### INSTRUCTIONS FOR THE TASK
Output only these lines, set down exactly: the one containing "Saslušaj Stojana, ukratko" and each line after it through the end of the records.

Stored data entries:
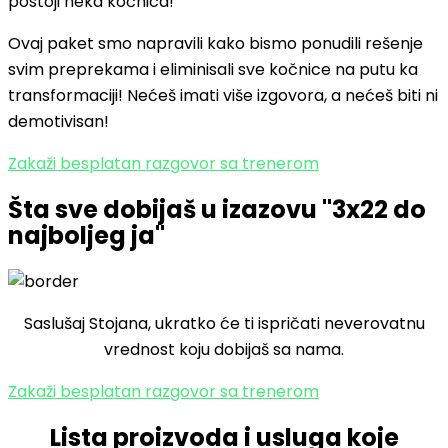
postoji neka kočnica!
Ovaj paket smo napravili kako bismo ponudili rešenje
svim preprekama i eliminisali sve kočnice na putu ka
transformaciji! Nećeš imati više izgovora, a nećeš biti ni
demotivisan!
Zakaži besplatan razgovor sa trenerom
Šta sve dobijaš u izazovu "3x22 do
najboljeg ja"
Saslušaj Stojana, ukratko će ti ispričati neverovatnu
vrednost koju dobijaš sa nama.
Zakaži besplatan razgovor sa trenerom
Lista proizvoda i usluga koje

### TASK RESPONSE
Saslušaj Stojana, ukratko će ti ispričati neverovatnu
vrednost koju dobijaš sa nama.
Zakaži besplatan razgovor sa trenerom
Lista proizvoda i usluga koje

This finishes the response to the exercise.